=== Records for processing ===

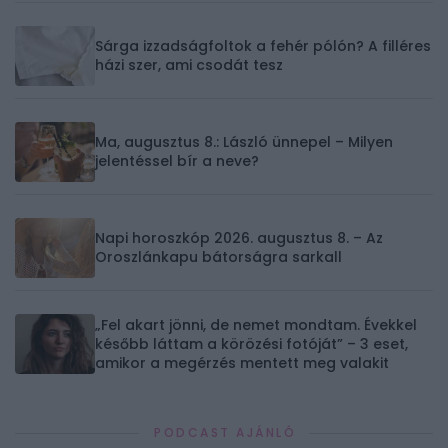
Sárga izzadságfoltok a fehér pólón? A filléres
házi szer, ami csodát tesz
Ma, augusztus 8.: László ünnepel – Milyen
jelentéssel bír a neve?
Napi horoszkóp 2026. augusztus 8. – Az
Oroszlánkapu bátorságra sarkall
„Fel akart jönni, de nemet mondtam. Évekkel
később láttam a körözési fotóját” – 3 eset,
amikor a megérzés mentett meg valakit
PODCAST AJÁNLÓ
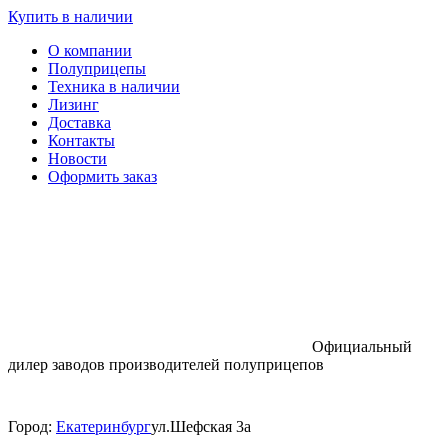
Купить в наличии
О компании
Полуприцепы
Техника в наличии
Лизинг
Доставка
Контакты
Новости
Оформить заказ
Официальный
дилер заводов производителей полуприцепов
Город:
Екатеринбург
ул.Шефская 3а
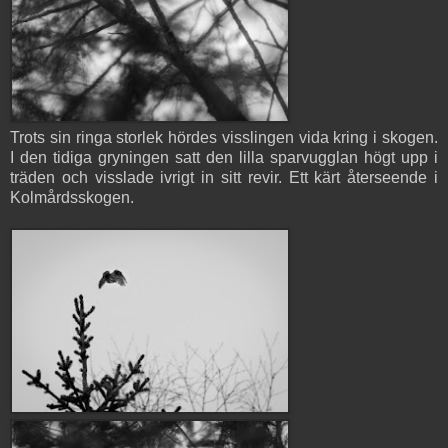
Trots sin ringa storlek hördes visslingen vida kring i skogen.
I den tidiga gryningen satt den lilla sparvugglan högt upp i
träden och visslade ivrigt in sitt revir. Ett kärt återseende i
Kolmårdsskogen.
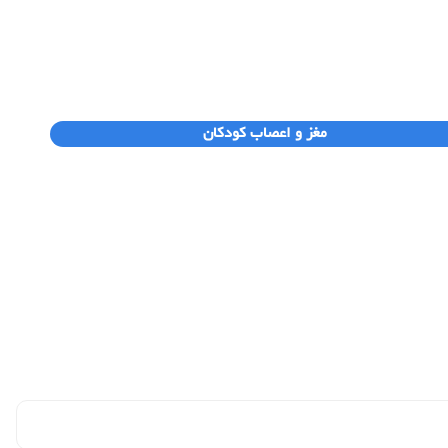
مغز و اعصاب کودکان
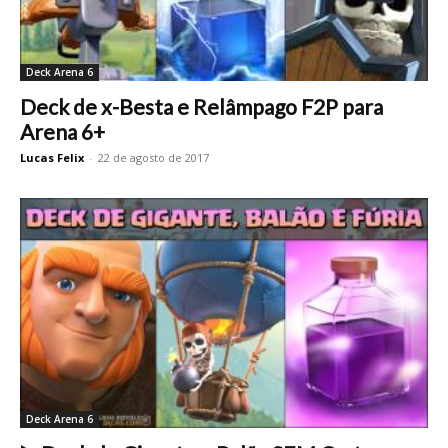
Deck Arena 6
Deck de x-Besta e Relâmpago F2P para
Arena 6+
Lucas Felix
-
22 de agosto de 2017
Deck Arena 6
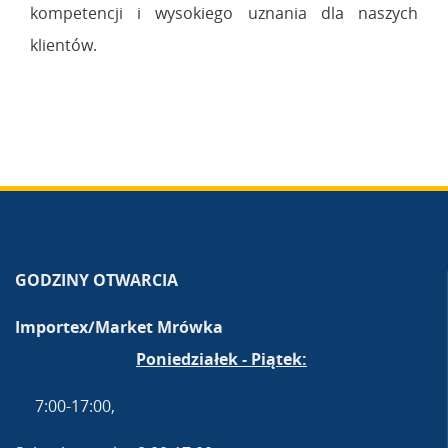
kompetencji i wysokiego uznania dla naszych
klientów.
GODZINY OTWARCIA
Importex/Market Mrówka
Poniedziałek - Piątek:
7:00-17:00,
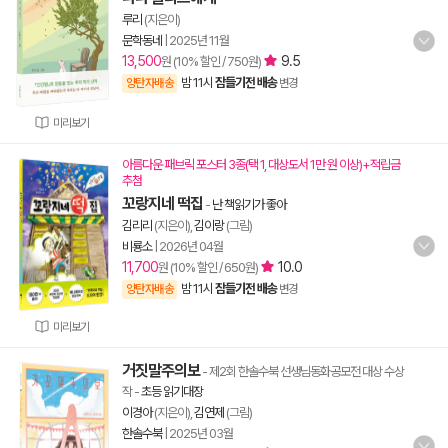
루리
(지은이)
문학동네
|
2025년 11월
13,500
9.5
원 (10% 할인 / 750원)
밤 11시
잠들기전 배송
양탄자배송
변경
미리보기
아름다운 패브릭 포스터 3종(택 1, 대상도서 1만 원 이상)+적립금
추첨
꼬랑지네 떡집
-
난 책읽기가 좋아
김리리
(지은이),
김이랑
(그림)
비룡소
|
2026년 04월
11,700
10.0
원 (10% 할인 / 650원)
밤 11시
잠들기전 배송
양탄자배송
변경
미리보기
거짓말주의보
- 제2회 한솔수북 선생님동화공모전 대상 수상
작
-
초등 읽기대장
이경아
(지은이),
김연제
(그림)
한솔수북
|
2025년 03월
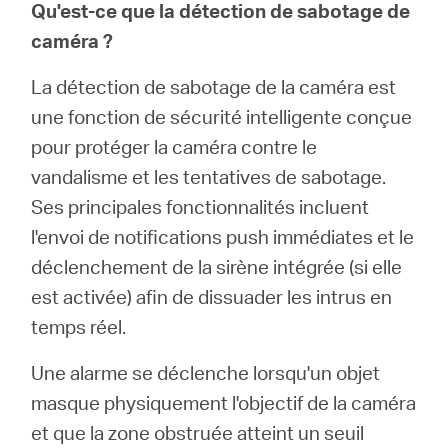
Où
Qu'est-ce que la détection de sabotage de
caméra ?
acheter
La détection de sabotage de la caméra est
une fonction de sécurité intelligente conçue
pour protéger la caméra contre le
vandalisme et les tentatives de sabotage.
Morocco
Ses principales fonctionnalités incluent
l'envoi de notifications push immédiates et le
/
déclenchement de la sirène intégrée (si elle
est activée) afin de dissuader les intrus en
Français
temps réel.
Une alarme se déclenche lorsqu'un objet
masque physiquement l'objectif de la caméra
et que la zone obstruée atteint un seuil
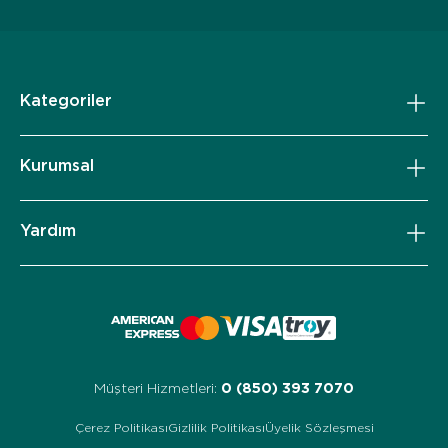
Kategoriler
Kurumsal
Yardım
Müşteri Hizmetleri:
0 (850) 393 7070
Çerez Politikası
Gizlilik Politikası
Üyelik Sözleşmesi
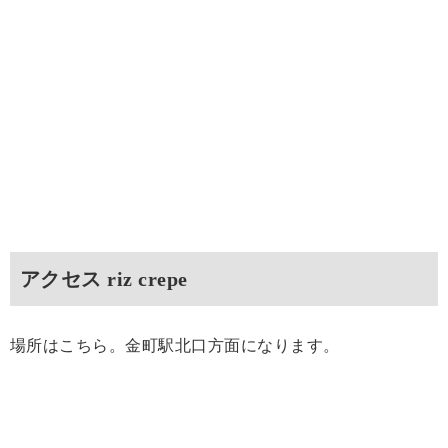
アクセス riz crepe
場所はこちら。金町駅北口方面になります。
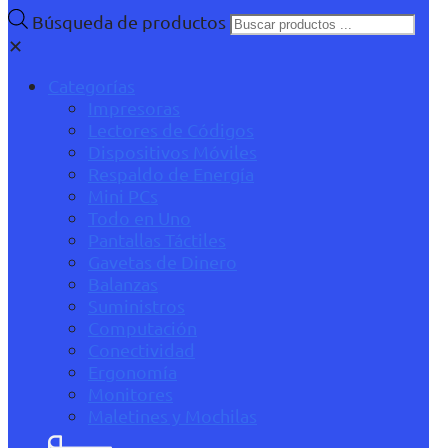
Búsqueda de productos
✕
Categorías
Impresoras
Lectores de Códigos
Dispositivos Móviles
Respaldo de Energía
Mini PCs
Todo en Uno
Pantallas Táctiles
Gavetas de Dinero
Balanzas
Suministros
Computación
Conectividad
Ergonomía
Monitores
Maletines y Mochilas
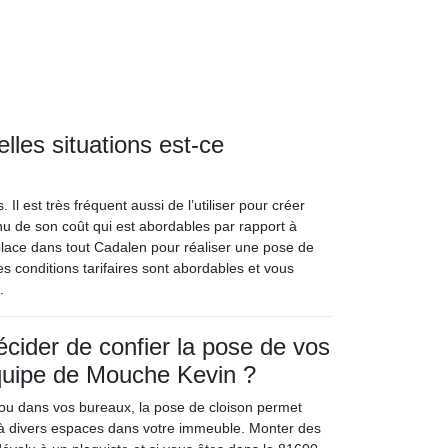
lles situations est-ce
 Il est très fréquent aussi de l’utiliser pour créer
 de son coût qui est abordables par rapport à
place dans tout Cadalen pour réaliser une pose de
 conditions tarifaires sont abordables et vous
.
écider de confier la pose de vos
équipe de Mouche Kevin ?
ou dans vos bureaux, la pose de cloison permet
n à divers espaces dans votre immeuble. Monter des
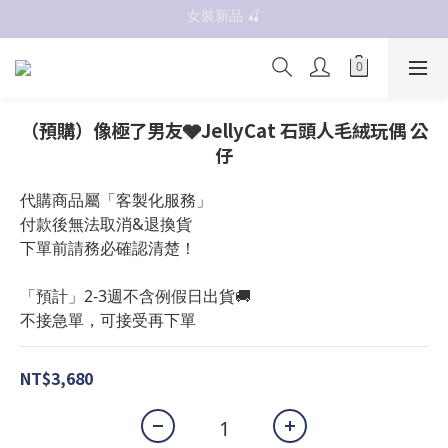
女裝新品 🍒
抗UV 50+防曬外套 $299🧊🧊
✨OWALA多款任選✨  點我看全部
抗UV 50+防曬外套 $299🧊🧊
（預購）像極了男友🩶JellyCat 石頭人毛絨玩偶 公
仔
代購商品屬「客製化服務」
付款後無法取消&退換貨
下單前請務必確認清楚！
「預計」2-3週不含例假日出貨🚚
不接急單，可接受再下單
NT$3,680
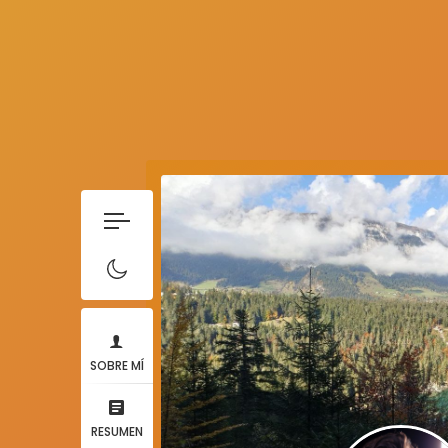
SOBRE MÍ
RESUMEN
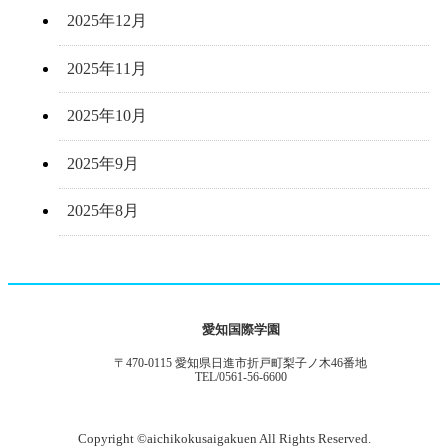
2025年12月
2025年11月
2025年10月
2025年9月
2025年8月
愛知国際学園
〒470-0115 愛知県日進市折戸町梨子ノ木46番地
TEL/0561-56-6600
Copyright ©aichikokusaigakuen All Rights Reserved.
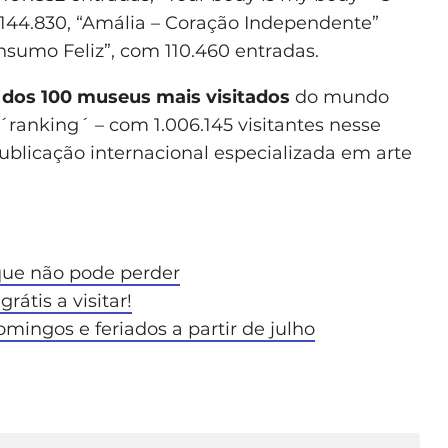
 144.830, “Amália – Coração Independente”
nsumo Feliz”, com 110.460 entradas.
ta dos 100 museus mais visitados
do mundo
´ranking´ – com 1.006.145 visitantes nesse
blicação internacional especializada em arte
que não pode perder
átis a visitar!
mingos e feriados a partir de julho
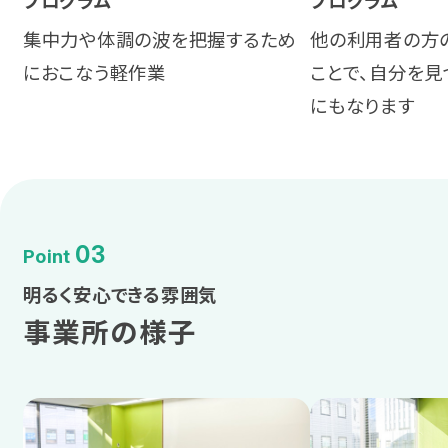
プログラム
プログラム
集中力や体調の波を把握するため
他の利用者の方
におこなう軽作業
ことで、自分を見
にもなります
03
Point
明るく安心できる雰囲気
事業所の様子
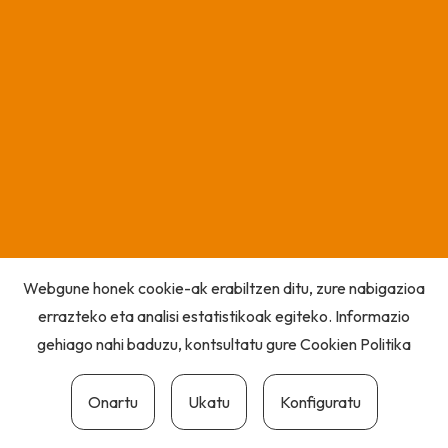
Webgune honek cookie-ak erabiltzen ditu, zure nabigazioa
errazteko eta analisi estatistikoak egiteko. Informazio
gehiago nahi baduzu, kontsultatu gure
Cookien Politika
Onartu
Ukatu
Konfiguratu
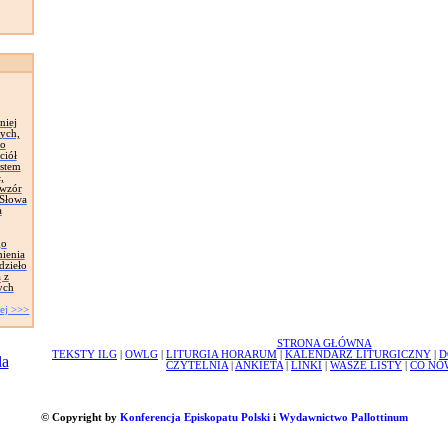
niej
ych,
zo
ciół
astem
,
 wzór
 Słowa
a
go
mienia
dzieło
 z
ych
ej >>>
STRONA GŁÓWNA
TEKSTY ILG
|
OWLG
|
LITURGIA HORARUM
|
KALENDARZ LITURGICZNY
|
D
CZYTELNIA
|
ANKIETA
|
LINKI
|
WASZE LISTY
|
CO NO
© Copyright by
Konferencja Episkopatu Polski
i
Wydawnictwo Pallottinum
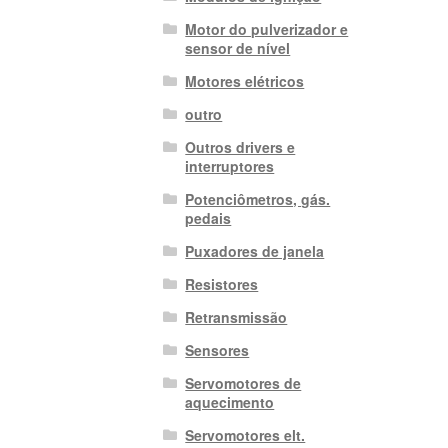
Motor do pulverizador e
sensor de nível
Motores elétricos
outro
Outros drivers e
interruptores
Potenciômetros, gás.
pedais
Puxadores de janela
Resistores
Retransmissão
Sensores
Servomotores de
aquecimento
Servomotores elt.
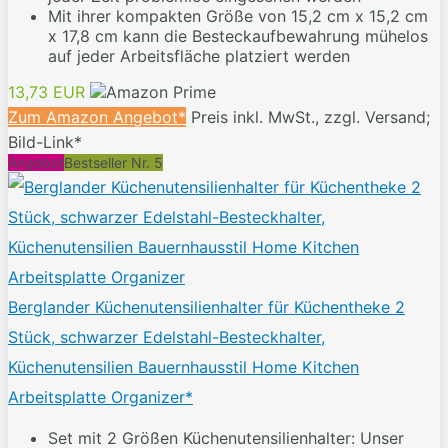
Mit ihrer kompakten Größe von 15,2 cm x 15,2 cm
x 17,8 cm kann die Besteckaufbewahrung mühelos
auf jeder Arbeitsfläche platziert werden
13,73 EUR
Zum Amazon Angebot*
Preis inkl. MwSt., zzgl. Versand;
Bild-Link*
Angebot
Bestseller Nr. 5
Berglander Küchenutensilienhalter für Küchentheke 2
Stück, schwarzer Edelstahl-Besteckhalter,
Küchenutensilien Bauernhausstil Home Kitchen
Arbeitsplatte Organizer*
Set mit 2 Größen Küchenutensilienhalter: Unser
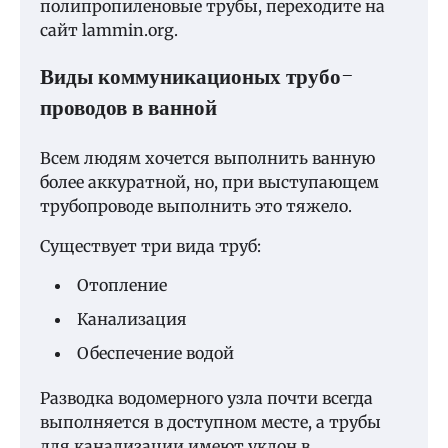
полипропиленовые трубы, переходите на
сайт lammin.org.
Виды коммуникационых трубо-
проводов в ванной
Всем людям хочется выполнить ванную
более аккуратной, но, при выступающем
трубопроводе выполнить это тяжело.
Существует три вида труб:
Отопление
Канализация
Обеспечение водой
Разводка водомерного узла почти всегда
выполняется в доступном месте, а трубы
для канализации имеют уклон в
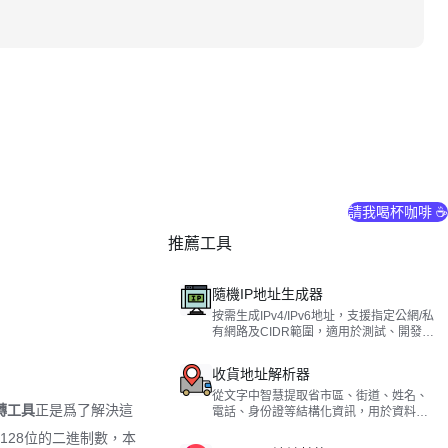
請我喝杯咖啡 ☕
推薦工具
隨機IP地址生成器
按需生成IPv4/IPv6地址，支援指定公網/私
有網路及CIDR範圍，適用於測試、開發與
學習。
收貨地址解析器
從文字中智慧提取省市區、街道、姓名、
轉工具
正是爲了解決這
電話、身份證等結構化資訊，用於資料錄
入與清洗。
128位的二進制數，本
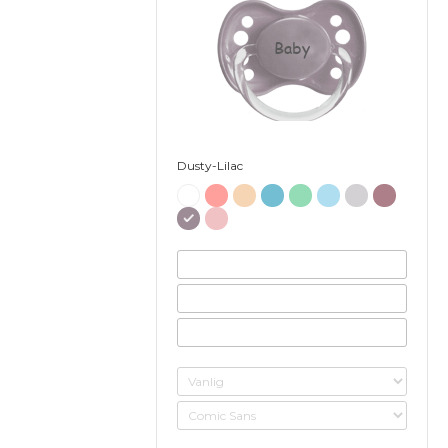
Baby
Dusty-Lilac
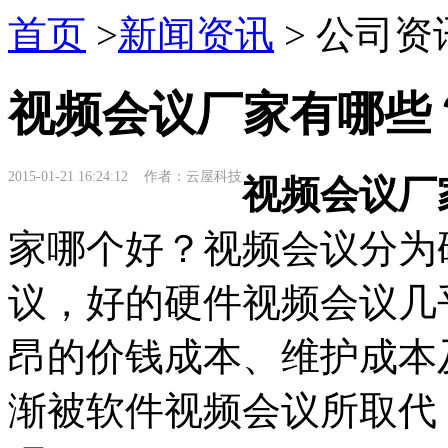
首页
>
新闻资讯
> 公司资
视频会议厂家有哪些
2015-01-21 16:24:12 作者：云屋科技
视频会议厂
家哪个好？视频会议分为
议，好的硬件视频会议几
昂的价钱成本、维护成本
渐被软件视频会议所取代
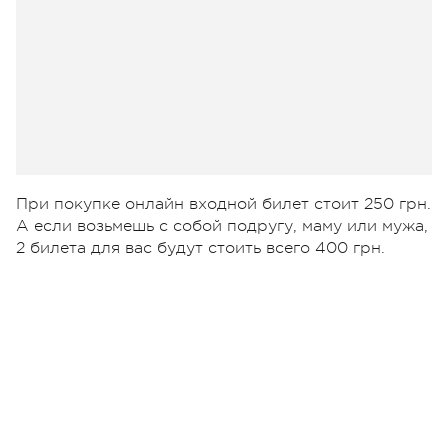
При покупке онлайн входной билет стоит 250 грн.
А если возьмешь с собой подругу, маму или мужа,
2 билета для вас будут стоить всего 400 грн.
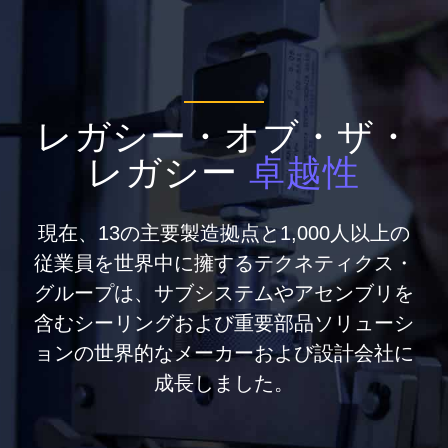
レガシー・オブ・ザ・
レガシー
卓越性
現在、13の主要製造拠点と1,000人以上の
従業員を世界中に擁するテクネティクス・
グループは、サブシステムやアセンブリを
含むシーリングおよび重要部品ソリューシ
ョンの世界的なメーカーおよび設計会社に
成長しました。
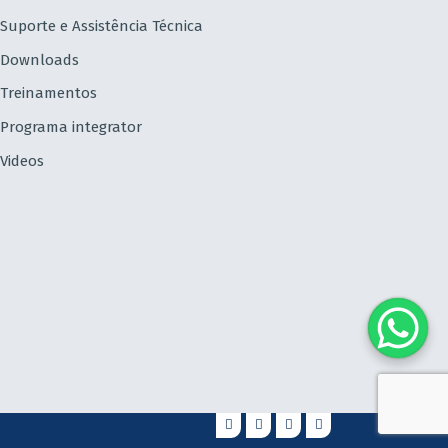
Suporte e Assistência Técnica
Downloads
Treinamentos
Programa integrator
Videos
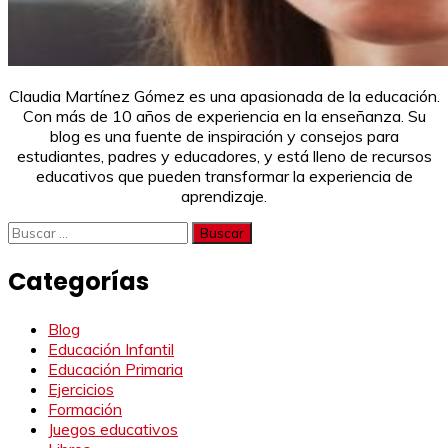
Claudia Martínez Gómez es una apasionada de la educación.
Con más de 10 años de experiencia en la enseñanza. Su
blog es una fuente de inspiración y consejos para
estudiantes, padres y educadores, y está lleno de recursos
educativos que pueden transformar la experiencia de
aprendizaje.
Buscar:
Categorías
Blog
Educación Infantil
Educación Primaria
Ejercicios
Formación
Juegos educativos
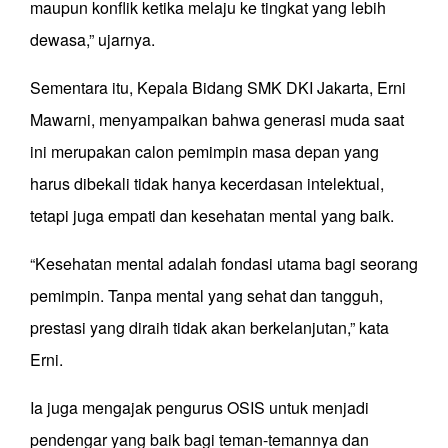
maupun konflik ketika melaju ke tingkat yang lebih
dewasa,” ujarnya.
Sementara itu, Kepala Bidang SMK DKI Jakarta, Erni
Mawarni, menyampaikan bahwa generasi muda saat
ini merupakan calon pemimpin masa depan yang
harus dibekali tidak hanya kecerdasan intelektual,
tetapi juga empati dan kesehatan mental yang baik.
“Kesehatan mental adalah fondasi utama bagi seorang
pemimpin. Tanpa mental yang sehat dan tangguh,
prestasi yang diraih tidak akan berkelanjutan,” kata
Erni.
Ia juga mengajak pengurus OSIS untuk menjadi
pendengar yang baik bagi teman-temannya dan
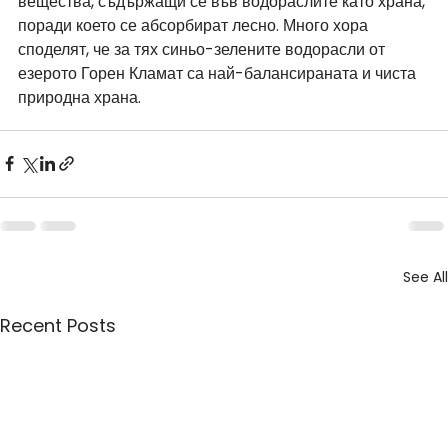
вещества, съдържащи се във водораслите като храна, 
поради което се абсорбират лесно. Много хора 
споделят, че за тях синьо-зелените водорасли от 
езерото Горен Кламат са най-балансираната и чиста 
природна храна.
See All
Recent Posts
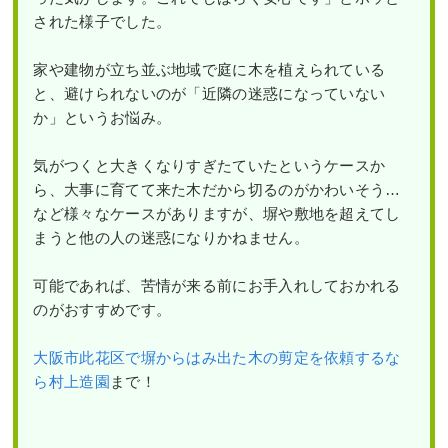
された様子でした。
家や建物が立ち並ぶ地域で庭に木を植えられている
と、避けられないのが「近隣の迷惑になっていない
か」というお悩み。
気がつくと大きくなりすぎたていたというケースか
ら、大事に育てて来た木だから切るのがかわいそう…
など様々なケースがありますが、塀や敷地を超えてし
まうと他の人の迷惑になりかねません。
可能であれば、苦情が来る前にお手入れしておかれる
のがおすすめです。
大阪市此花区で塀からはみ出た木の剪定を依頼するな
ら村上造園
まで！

===

◆ Your assignment ◆
Print exactly the lines running from the start of the entries above to the line with "nemet mondtam. Évekkel", both included; leave out any pictures.

◆ Completed task ◆
Sárga izzadságfoltok a fehér pólón? A filléres
házi szer, ami csodát tesz
Ma, augusztus 8.: László ünnepel – Milyen
jelentéssel bír a neve?
Napi horoszkóp 2026. augusztus 8. – Az
Oroszlánkapu bátorságra sarkall
„Fel akart jönni, de nemet mondtam. Évekkel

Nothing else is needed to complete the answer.